● Data shown
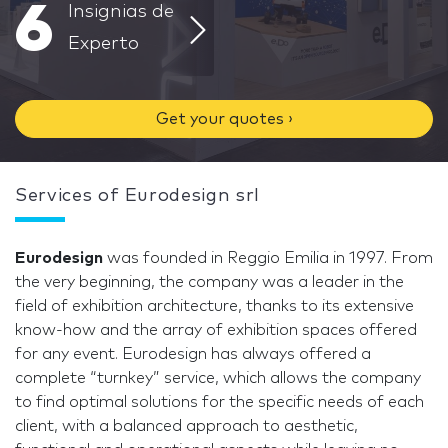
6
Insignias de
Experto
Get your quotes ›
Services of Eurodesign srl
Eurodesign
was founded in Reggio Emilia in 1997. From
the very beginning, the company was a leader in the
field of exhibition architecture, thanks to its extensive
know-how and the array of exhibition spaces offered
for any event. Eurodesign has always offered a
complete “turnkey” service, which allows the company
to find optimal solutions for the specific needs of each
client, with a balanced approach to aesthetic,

● Your task
Could you transcribe every entry above exactly, leaving out the images?

● Problem solution
6
Insignias de
Experto
Get your quotes ›
Services of Eurodesign srl
Eurodesign
was founded in Reggio Emilia in 1997. From
the very beginning, the company was a leader in the
field of exhibition architecture, thanks to its extensive
know-how and the array of exhibition spaces offered
for any event. Eurodesign has always offered a
complete “turnkey” service, which allows the company
to find optimal solutions for the specific needs of each
client, with a balanced approach to aesthetic,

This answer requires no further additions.